修道士や修道院になぜだかとても惹かれていたからだ。
最初は、息子がおなかにいたとき。
カトリック系の病院の産科に検診に通っていた。
すでに秋も深かったと思う。
玄関を入ってすぐの新患受付に、すらっとした、異装の男性がいた。
どきっとして、よく見ると、フードのついた麻の修道服に縄のベルト。
静かな佇まいで、書類に記入している。
素敵。
どきっ、は、どきどき、に変わって、わたしは後ろをそーっと通って外来に向かった。
数年後、ビデオで「ブラザーサン・シスタームーン」を見たとき、その修道服が聖フランチェスコ会のものであることを知った。
さらに数年後「薔薇の名前」を同じくビデオで見て、ショーン・コネリーの聖フランチェスコ会修道士姿にまた衝撃を受ける。

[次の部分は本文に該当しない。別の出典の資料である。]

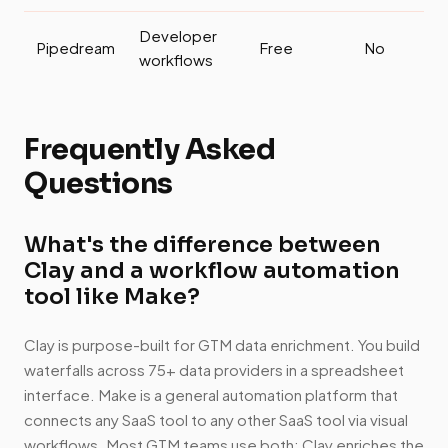
Developer
Pipedream
Free
No
workflows
Frequently Asked
Questions
What's the difference between
Clay and a workflow automation
tool like Make?
Clay is purpose-built for GTM data enrichment. You build
waterfalls across 75+ data providers in a spreadsheet
interface. Make is a general automation platform that
connects any SaaS tool to any other SaaS tool via visual
workflows. Most GTM teams use both: Clay enriches the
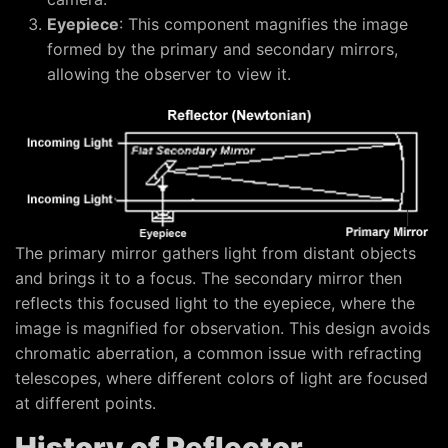
Eyepiece
: This component magnifies the image
formed by the primary and secondary mirrors,
allowing the observer to view it.
The primary mirror gathers light from distant objects
and brings it to a focus. The secondary mirror then
reflects this focused light to the eyepiece, where the
image is magnified for observation. This design avoids
chromatic aberration, a common issue with refracting
telescopes, where different colors of light are focused
at different points.
History of Reflector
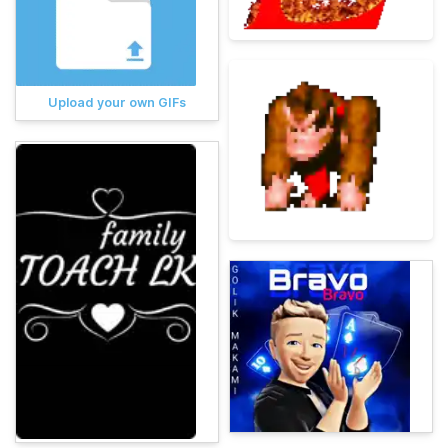
Upload your own GIFs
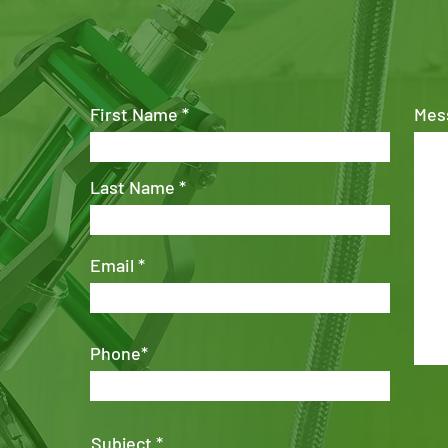
First Name
Mes
Last Name
Email
Phone*
Subject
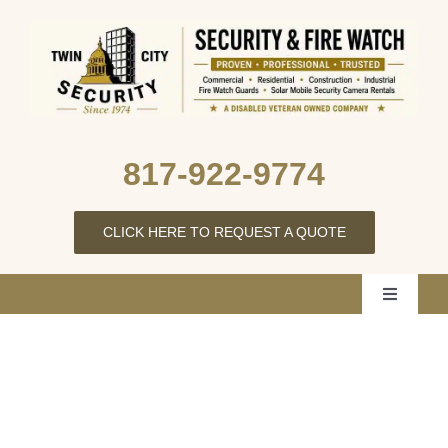
Skip
to
content
817‑922‑9774
CLICK HERE TO REQUEST A QUOTE
Toggle
Navigati
Home
About Us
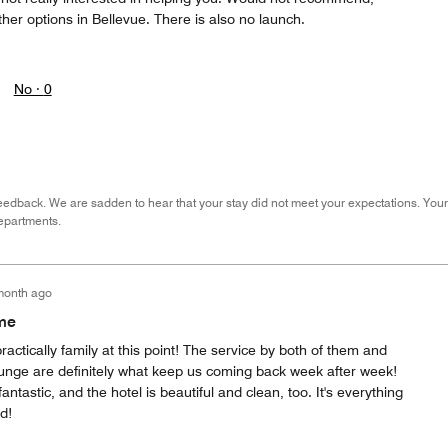
ther options in Bellevue. There is also no launch.
No ·
0
eedback. We are sadden to hear that your stay did not meet your expectations. Your
epartments.
month ago
me
ractically family at this point! The service by both of them and
unge are definitely what keep us coming back week after week!
fantastic, and the hotel is beautiful and clean, too. It's everything
d!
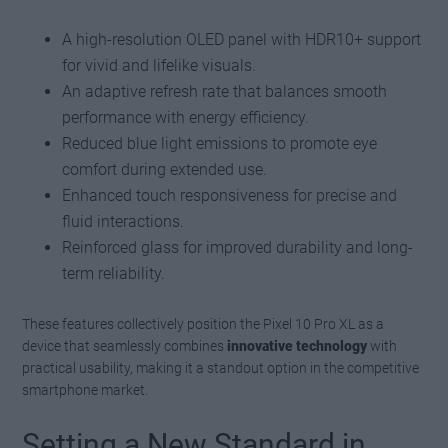
A high-resolution OLED panel with HDR10+ support
for vivid and lifelike visuals.
An adaptive refresh rate that balances smooth
performance with energy efficiency.
Reduced blue light emissions to promote eye
comfort during extended use.
Enhanced touch responsiveness for precise and
fluid interactions.
Reinforced glass for improved durability and long-
term reliability.
These features collectively position the Pixel 10 Pro XL as a
device that seamlessly combines
innovative technology
with
practical usability, making it a standout option in the competitive
smartphone market.
Setting a New Standard in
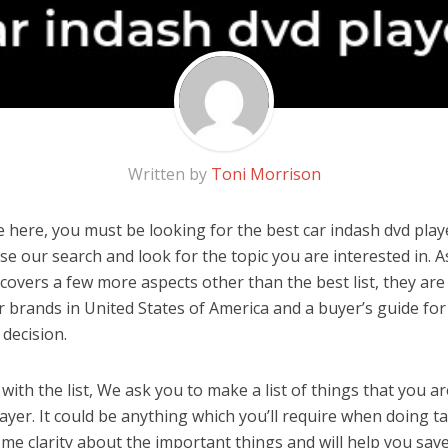
Written by
Toni Morrison
 here, you must be looking for the best car indash dvd player
 use our search and look for the topic you are interested in. As
covers a few more aspects other than the best list, they are
r brands in United States of America and a buyer’s guide fo
decision.
ith the list, We ask you to make a list of things that you ar
ayer. It could be anything which you’ll require when doing tas
me clarity about the important things and will help you sa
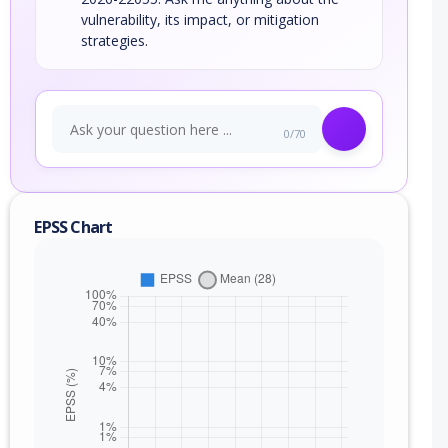
vulnerability, its impact, or mitigation
strategies.
0/70
EPSS Chart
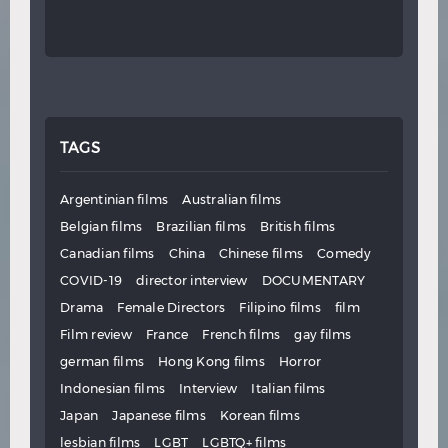
TAGS
Argentinian films
Australian films
Belgian films
Brazilian films
British films
Canadian films
China
Chinese films
Comedy
COVID-19
director interview
DOCUMENTARY
Drama
Female Directors
Filipino films
film
Film review
France
French films
gay films
german films
Hong Kong films
Horror
Indonesian films
Interview
Italian films
Japan
Japanese films
Korean films
lesbian films
LGBT
LGBTQ+ films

「天使にラブソングを」の神父や修道士たちも聖フランチェスコ会。
もうこれは引き寄せているとしか思えない。
アッシジの写真を見ると懐かしかった。
わたしもきっとここにいたんだわ、と確信するほどだった。
とくに、修道院の窓や扉の写真がとても好きだった。
現世のわたしは、ストイックな生活はとても無理な怠け者なのだが、前世では喜びとともに修道院生活を送っていたような気がする。

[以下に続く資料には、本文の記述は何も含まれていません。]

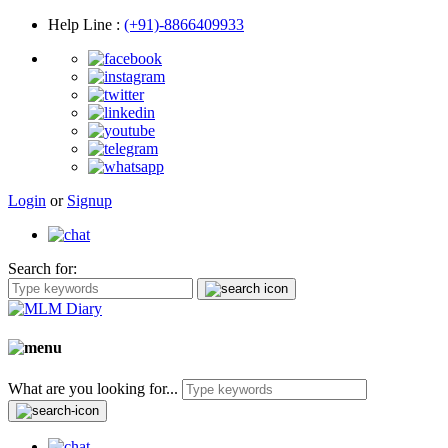
Help Line
:
(+91)-8866409933
Login
or
Signup
Search for:
What are you looking for...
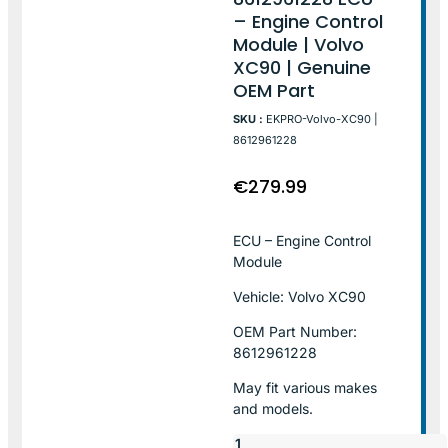
– Engine Control
Module | Volvo
XC90 | Genuine
OEM Part
SKU :
EKPRO-Volvo-XC90 |
8612961228
€
279.99
ECU – Engine Control
Module
Vehicle: Volvo XC90
OEM Part Number:
8612961228
May fit various makes
and models.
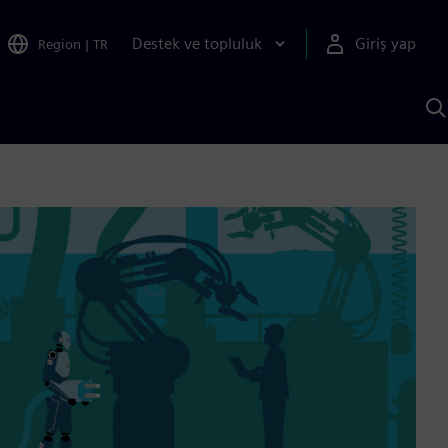
Destek ve topluluk
Giriş yap
Region
|
TR
S
AI
a
y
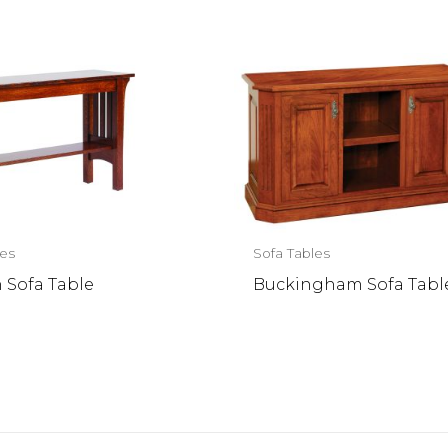
les
Sofa Tables
 Sofa Table
Buckingham Sofa Tabl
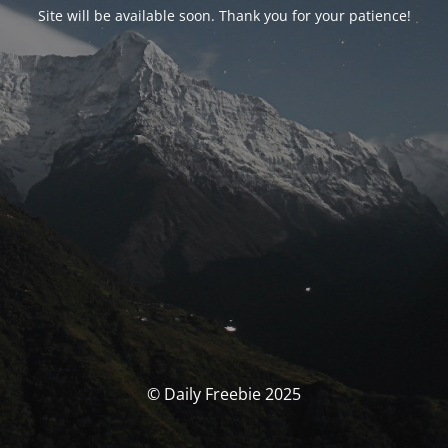
Site will be available soon. Thank you for your patience!
© Daily Freebie 2025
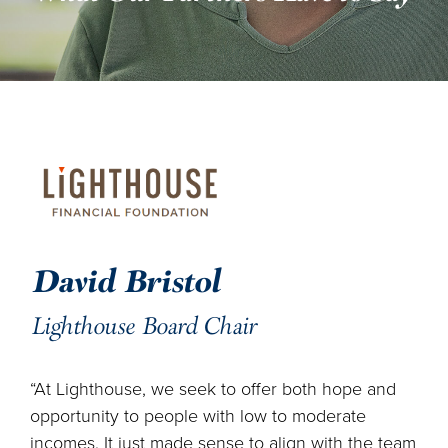
DONATE
ENGLISH
David Bristol
Lighthouse Board Chair
“At Lighthouse, we seek to offer both hope and
opportunity to people with low to moderate
incomes. It just made sense to align with the team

「薔薇の名前」にも出てくるような、聖書を写本する仕事をしていたのではないかとも思った。
カリグラフィーは習うほど好きだったし、古い手書き文字を見るとうっとりする。
2年ほど前に「神と男たち」をDVDで見た。
修道士の映画だからという不純な動機だったのだが、信仰について、戦争について、自分と他者の命について、底の底まで考えることになった。
痛切で、もう一度は見られない。
しかし、そんななかでも、修道士が着ていた手編みでフードつきの黒のベストが忘れられず、いつか作ってみたいなどと考えている。
修道院では編み物も担当していたのだろうか。
現世でもよくしているものの一つだ。
シスターの服にはまったく憧れないというのも我ながらおかしい。
修道士に恋をした村の娘だったのかも知れない。
石造りの橋の上ですれ違うときにしぬほどどきどきしていたのではないかと思う。